Six years ago, around Christmas of 2010, Elizabeth Holman, a Palliative Care Psychologist at the Veteran’s Administration, said it was as if a switch flipped in her brain. She and her spouse Diane Brookshire had been raising CCI puppies for about eight years, but suddenly Elizabeth knew that it was time to put her focus on getting a facility dog.
“My boss and the VA leadership was supportive,” Elizabeth explained, “but the Infectious Disease staff was worried – understandably. Their job is to keep the hospital safe and clean.” Elizabeth kept at it. The facility dog would not be allowed in
rooms of certain patients – anyone with open wounds, for example, or anyone who needed special precautions because they harbored infections that could be airborne. Elizabeth said what won over the staff was that Canine Companions for Independence would be giving, for free, a dog that was valued at over forty thousand dollars. And
they were giving it specifically for the purpose of helping veterans.
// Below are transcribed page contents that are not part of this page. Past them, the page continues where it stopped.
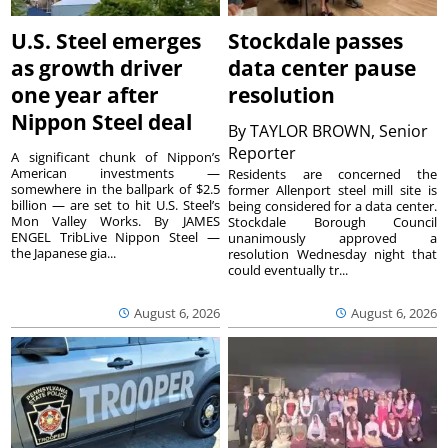
U.S. Steel emerges
Stockdale passes
as growth driver
data center pause
one year after
resolution
Nippon Steel deal
By
TAYLOR BROWN, Senior
Reporter
A significant chunk of Nippon’s
American investments —
Residents are concerned the
somewhere in the ballpark of $2.5
former Allenport steel mill site is
billion — are set to hit U.S. Steel’s
being considered for a data center.
Mon Valley Works. By JAMES
Stockdale Borough Council
ENGEL TribLive Nippon Steel —
unanimously approved a
the Japanese gia...
resolution Wednesday night that
could eventually tr...
August 6, 2026
August 6, 2026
Elizabeth got her approval from the VA, and submitted the paperwork to CCI for a facility dog. In February of 2013, she was matched up with Waffle, a lab/golden mix. CCI trainers later told Elizabeth that she had been invited to that team training specifically because of Waffle. “The really magical thing,” Elizabeth explained, “was that Waffle was born on December 22nd, 2010 – right when I was making that decision to pursue getting a facility dog.”
When Waffle was young, her puppy raisers, Mel and John Dutcher of Salt Lake City, had started visiting at a nursing home, taking Waffle along. As a result, she had been around a variety of patients all of her life. “Waffle is so calm,” Elizabeth explained, “she’s such an old soul. There can be total chaos all around, an IV pole dropped in front of her, and she has no response.”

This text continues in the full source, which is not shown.